The first major exhibition on holiday architecture of the Soviet period opens in the Estonian Museum of Architecture in August 14, 2020.
The exhibition gives the first overview of Estonia’s rich Soviet-era holiday and summer cottage architecture heritage – buildings that made holidays accessible for a majority of people in the 20th century. It provides insight into a little-researched topic that explores the system related to holidays and the architectural context governed by regulations and codes, and also introduces outstanding buildings. It allows an important facet of Soviet life to be investigated – the expressive meeting point between institutionalized and individualized worlds.

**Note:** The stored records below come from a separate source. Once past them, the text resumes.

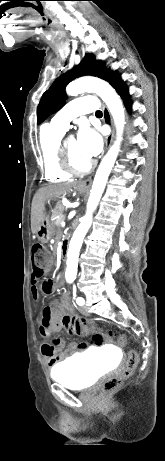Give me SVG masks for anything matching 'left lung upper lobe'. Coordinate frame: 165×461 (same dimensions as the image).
<instances>
[{
  "instance_id": "1",
  "label": "left lung upper lobe",
  "mask_w": 165,
  "mask_h": 461,
  "mask_svg": "<svg viewBox=\"0 0 165 461\" xmlns=\"http://www.w3.org/2000/svg\"><path fill=\"white\" fill-rule=\"evenodd\" d=\"M84 75L96 76L111 83L118 74L110 69H105V64L102 61H96L92 54L87 53L78 66L59 76L43 94L37 108L39 123L62 107L66 98V85L74 78Z\"/></svg>"
}]
</instances>
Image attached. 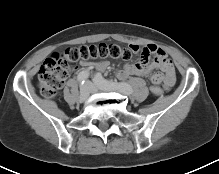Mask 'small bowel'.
<instances>
[{
  "instance_id": "small-bowel-1",
  "label": "small bowel",
  "mask_w": 219,
  "mask_h": 174,
  "mask_svg": "<svg viewBox=\"0 0 219 174\" xmlns=\"http://www.w3.org/2000/svg\"><path fill=\"white\" fill-rule=\"evenodd\" d=\"M130 47L134 52H138L140 47L136 44H131ZM154 55V60L149 66V58ZM148 62L146 66L143 65L144 62ZM83 66L94 67L97 70H104L107 68L108 64L106 62L97 63H85ZM151 68H158L162 71L154 73L151 76V80L156 84H163L166 89L172 87L175 83V70L172 62L168 58L167 54L160 47L154 44H149L145 46L142 50L141 62L138 64H127L124 69L118 72V78L123 80L131 75H148Z\"/></svg>"
}]
</instances>
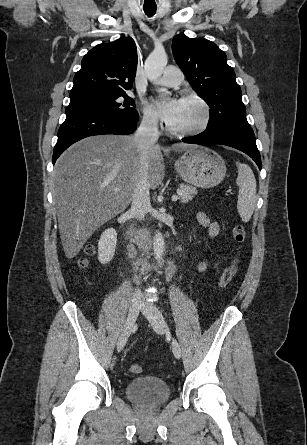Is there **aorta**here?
Segmentation results:
<instances>
[{"label": "aorta", "mask_w": 307, "mask_h": 445, "mask_svg": "<svg viewBox=\"0 0 307 445\" xmlns=\"http://www.w3.org/2000/svg\"><path fill=\"white\" fill-rule=\"evenodd\" d=\"M167 62L168 56L164 46H159V48H155V50H152V52H150L149 56H147L145 60L144 68L151 82H154V80H158V78L162 76ZM160 90L162 94H167V92H169L167 88H160ZM164 247V237L162 233H160V231H156V235L153 239V251L156 261H160V259H162Z\"/></svg>", "instance_id": "obj_1"}]
</instances>
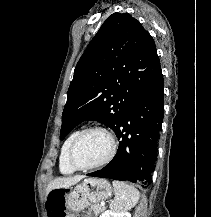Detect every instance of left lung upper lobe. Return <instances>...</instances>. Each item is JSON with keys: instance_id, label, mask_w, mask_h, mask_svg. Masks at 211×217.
Segmentation results:
<instances>
[{"instance_id": "obj_1", "label": "left lung upper lobe", "mask_w": 211, "mask_h": 217, "mask_svg": "<svg viewBox=\"0 0 211 217\" xmlns=\"http://www.w3.org/2000/svg\"><path fill=\"white\" fill-rule=\"evenodd\" d=\"M160 71L154 40L140 22L128 13L109 16L74 70L60 139L83 121H98L114 130Z\"/></svg>"}]
</instances>
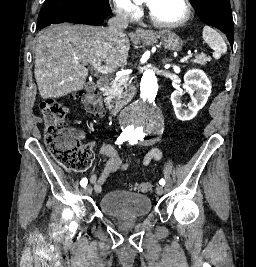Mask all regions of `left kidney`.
I'll return each mask as SVG.
<instances>
[{
  "instance_id": "5707ae66",
  "label": "left kidney",
  "mask_w": 256,
  "mask_h": 267,
  "mask_svg": "<svg viewBox=\"0 0 256 267\" xmlns=\"http://www.w3.org/2000/svg\"><path fill=\"white\" fill-rule=\"evenodd\" d=\"M211 82H209L203 70H188L184 76V84L179 90H174L171 94V102L174 112L181 122H187L195 118L197 112L205 106L211 94ZM183 90L188 92L191 102L188 110H182L181 96Z\"/></svg>"
}]
</instances>
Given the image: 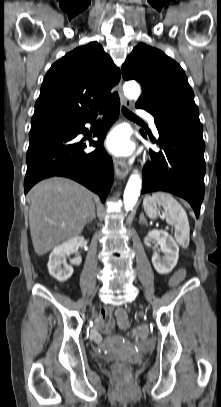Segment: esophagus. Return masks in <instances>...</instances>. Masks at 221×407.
<instances>
[{
  "label": "esophagus",
  "instance_id": "esophagus-1",
  "mask_svg": "<svg viewBox=\"0 0 221 407\" xmlns=\"http://www.w3.org/2000/svg\"><path fill=\"white\" fill-rule=\"evenodd\" d=\"M121 83H122V78L119 81L117 88H118V93L121 99V102L124 106L126 107H130L131 106V102L129 100H127L123 93H122V88H121ZM114 168H115V173L116 176L120 179L124 178L125 176H127V174L129 173V167L126 164L125 161L117 159L114 161Z\"/></svg>",
  "mask_w": 221,
  "mask_h": 407
}]
</instances>
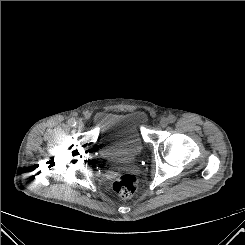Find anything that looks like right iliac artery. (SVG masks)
Masks as SVG:
<instances>
[{
  "label": "right iliac artery",
  "instance_id": "1",
  "mask_svg": "<svg viewBox=\"0 0 245 245\" xmlns=\"http://www.w3.org/2000/svg\"><path fill=\"white\" fill-rule=\"evenodd\" d=\"M68 125L71 126V127L75 126L76 125V120L74 118L69 119L68 120Z\"/></svg>",
  "mask_w": 245,
  "mask_h": 245
}]
</instances>
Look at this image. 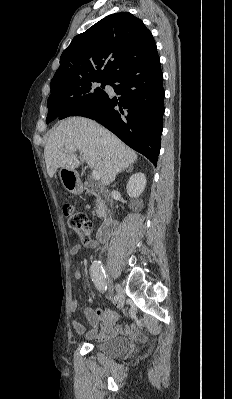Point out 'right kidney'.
<instances>
[{
  "mask_svg": "<svg viewBox=\"0 0 232 399\" xmlns=\"http://www.w3.org/2000/svg\"><path fill=\"white\" fill-rule=\"evenodd\" d=\"M146 186V178L144 174L138 172V174H133L131 176L127 186V194L130 198H134L136 201L137 207H143L144 203L142 200H138L139 196H141L142 192H144Z\"/></svg>",
  "mask_w": 232,
  "mask_h": 399,
  "instance_id": "ca27d5eb",
  "label": "right kidney"
}]
</instances>
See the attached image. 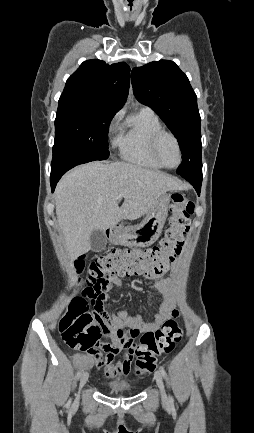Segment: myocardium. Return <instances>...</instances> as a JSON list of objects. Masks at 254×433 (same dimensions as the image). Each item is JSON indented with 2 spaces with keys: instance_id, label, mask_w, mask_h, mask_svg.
Instances as JSON below:
<instances>
[{
  "instance_id": "obj_1",
  "label": "myocardium",
  "mask_w": 254,
  "mask_h": 433,
  "mask_svg": "<svg viewBox=\"0 0 254 433\" xmlns=\"http://www.w3.org/2000/svg\"><path fill=\"white\" fill-rule=\"evenodd\" d=\"M164 135H167V136L171 137V138L173 139V141L175 142L176 147H177V151H178L179 159H178L177 164L174 165V166H167V165H165V164L161 161V159L159 158L158 153H157V146H158L159 140H160V138H161L162 136H164ZM149 150H150V154H151L152 158H153V159H154V160H155V161H156V162H157V163H158L162 168L172 170V169H176L177 167H179L180 164L182 163L183 155H182V149H181L180 142H179L178 138L176 137V135H175L174 133H172V132H170V131H167V130H165V129H159V130H157L156 132H154V133L152 134V136H151V138H150V143H149Z\"/></svg>"
}]
</instances>
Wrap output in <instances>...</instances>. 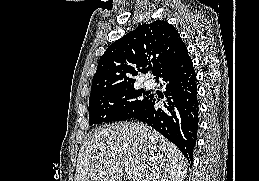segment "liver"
<instances>
[{"instance_id":"1","label":"liver","mask_w":259,"mask_h":181,"mask_svg":"<svg viewBox=\"0 0 259 181\" xmlns=\"http://www.w3.org/2000/svg\"><path fill=\"white\" fill-rule=\"evenodd\" d=\"M188 161L160 133L142 123H118L94 131L80 148L75 181H183Z\"/></svg>"}]
</instances>
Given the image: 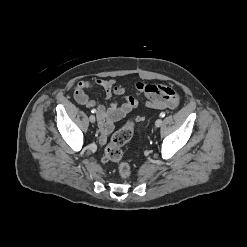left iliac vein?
<instances>
[{
    "label": "left iliac vein",
    "mask_w": 247,
    "mask_h": 247,
    "mask_svg": "<svg viewBox=\"0 0 247 247\" xmlns=\"http://www.w3.org/2000/svg\"><path fill=\"white\" fill-rule=\"evenodd\" d=\"M162 125V120L161 119H157L156 121H155V126L156 127H160Z\"/></svg>",
    "instance_id": "left-iliac-vein-1"
}]
</instances>
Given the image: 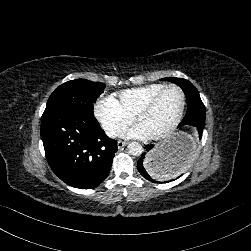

The inception of mass holidays as we know them today was related to the building of the post-WWII welfare society, when spending holidays outside the home became widely available. In the context of the Soviet Union, this meant state-organized network of establishments for leisure activities and holidays as part of the communist promise of happiness. It became every person’s right to go on holiday, and the state promoted development of all of its disparate forms. Although resort town sanatoriums were the most popular mode of holidays and these holiday buildings have drawn the most attention from architectural historians, personal summer houses and company holiday homes were built in the greatest numbers. Campgrounds and tent sites, tourism complexes and Young Pioneer camps for children were also built to diversify the holiday landscape. Besides districts of summer cottages near cities, the new holiday architecture also meant the spread of modernism in villages outside densely settled areas. Such buildings, implanted into nature, gave architects an opportunity for greater playfulness; depending on the customer’s ambitions, the result could even end up as part of the vanguard of architecture of a given era.
Richly illustrated catalogue ‘Leisure spaces. Holidays and Architecture in 20th Century Estonia’ (edited by Triin Ojari and Epp Lankots) is published by the Estonian Museum of Architecture along with the show. Catalogue is available in English. Texts by Mart Kalm, Triin Ojari, Epp Lankots and Tiina Tammet explore the meaning of leisure time and holidays in the late Soviet society – how the boundaries between public and personal space, adherence to rules and self-determination, austerity and material well-being were closely interwoven.